# Problem to solve
Your answer should hold all lines of the entries that include the word "laut".

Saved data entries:
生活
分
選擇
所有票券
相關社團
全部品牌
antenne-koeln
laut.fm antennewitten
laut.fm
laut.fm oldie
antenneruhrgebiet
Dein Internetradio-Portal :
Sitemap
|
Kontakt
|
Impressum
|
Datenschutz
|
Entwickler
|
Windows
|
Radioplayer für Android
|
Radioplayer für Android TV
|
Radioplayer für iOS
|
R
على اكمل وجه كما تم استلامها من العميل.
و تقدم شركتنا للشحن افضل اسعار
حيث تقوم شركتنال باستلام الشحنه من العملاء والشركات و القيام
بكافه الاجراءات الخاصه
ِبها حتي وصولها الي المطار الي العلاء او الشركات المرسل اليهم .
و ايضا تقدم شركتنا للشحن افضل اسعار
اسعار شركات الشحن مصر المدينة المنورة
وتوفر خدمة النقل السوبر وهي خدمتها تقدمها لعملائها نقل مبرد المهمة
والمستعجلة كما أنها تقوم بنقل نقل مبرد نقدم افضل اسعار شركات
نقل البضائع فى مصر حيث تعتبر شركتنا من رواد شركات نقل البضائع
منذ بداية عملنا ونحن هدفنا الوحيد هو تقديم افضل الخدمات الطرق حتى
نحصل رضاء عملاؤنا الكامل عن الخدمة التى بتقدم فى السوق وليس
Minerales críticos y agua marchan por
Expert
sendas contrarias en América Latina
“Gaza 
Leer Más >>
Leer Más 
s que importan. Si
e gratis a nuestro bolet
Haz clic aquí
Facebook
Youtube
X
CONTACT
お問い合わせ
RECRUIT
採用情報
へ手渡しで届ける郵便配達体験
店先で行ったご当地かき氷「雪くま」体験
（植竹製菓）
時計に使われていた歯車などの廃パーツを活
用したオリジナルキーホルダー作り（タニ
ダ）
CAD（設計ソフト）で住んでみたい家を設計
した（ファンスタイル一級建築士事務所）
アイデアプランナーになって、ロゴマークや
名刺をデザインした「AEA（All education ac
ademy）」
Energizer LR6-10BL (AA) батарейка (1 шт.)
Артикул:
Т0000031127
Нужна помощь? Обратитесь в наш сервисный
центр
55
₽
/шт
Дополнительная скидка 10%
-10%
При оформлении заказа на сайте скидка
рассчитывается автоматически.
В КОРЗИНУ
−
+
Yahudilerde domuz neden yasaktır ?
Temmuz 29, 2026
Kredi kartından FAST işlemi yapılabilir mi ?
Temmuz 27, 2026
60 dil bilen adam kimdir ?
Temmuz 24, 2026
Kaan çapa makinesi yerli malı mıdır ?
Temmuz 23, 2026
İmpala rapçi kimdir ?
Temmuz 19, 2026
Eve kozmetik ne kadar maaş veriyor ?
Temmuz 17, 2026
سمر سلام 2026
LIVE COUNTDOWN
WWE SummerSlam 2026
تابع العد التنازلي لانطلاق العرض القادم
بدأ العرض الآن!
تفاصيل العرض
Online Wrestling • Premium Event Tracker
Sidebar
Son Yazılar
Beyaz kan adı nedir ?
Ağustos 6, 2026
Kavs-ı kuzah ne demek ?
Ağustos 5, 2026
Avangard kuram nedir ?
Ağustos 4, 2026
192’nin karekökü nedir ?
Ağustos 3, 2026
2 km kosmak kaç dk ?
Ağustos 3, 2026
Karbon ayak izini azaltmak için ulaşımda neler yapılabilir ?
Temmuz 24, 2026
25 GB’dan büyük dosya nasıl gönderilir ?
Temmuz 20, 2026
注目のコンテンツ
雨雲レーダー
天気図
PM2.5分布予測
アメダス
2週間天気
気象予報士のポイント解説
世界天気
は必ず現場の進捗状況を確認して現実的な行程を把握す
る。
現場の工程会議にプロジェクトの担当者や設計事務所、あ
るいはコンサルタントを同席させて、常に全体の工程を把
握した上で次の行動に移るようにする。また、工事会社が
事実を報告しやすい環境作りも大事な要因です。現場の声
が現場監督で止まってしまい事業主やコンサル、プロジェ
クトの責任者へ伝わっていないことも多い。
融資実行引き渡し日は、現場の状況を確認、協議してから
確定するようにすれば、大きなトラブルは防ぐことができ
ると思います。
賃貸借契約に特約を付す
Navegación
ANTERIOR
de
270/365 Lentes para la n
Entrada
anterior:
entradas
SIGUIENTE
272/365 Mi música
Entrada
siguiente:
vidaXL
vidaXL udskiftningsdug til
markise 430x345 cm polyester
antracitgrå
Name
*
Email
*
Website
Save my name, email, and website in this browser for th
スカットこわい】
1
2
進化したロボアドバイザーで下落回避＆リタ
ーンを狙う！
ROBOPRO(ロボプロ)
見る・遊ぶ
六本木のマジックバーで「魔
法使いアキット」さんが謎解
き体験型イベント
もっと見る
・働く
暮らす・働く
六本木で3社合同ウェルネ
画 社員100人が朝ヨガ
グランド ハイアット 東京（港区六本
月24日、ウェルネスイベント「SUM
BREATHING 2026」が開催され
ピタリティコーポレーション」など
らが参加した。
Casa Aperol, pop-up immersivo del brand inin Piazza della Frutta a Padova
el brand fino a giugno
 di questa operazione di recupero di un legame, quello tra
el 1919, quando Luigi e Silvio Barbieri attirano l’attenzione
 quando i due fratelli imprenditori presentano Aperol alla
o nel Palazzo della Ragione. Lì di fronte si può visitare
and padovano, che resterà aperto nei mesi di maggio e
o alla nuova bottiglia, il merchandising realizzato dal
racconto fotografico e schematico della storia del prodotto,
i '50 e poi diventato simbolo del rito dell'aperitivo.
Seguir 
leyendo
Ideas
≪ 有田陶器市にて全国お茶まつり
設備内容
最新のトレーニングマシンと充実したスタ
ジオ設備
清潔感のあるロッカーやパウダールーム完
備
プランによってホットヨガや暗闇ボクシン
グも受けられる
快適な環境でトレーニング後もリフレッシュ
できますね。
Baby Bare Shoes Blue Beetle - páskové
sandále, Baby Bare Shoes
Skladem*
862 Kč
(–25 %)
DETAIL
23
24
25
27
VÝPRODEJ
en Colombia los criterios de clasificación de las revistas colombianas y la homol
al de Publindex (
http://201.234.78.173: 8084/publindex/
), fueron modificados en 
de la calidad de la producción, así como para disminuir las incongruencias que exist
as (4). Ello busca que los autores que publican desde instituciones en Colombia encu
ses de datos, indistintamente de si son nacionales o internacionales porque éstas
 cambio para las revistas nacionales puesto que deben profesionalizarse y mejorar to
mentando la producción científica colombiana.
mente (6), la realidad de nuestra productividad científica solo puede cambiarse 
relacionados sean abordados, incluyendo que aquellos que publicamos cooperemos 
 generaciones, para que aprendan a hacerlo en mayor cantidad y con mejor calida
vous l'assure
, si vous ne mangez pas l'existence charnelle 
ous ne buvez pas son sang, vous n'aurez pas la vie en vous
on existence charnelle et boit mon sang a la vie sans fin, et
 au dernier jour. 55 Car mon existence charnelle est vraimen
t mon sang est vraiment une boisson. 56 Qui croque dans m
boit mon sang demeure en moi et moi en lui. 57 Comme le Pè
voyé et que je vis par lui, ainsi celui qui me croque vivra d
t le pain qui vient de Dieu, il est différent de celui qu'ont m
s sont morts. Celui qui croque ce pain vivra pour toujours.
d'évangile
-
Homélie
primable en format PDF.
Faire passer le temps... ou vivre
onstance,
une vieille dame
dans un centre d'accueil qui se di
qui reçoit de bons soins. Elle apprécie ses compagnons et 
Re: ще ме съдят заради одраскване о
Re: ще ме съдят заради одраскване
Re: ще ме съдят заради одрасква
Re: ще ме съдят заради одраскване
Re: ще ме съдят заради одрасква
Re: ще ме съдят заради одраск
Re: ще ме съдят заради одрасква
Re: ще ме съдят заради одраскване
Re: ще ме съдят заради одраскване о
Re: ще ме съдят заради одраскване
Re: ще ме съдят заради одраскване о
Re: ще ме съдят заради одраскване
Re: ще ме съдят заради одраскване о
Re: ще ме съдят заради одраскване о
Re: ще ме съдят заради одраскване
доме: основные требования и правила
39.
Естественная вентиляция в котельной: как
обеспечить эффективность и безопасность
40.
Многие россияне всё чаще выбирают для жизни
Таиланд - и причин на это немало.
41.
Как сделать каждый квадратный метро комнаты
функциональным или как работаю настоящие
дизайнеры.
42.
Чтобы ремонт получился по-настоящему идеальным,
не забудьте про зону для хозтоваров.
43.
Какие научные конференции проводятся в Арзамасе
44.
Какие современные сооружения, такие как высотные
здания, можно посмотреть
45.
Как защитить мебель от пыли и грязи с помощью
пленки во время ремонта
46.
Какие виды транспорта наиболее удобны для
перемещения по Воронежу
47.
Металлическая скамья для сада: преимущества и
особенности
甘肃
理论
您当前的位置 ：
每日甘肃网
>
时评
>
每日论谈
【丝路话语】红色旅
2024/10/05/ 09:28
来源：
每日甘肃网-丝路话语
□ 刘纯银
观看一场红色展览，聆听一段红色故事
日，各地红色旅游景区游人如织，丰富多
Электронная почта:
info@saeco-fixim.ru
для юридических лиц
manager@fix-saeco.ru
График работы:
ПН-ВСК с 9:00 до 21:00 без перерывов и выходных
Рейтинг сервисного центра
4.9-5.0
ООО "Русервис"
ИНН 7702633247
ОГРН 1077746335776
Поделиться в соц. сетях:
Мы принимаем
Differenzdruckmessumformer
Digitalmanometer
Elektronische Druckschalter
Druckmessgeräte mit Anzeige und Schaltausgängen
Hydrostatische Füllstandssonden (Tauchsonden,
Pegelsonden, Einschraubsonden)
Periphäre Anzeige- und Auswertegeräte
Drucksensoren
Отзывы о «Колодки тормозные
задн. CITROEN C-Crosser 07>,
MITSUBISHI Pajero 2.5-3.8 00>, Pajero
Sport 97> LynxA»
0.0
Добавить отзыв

# Result of the exercise
laut.fm antennewitten
laut.fm
laut.fm oldie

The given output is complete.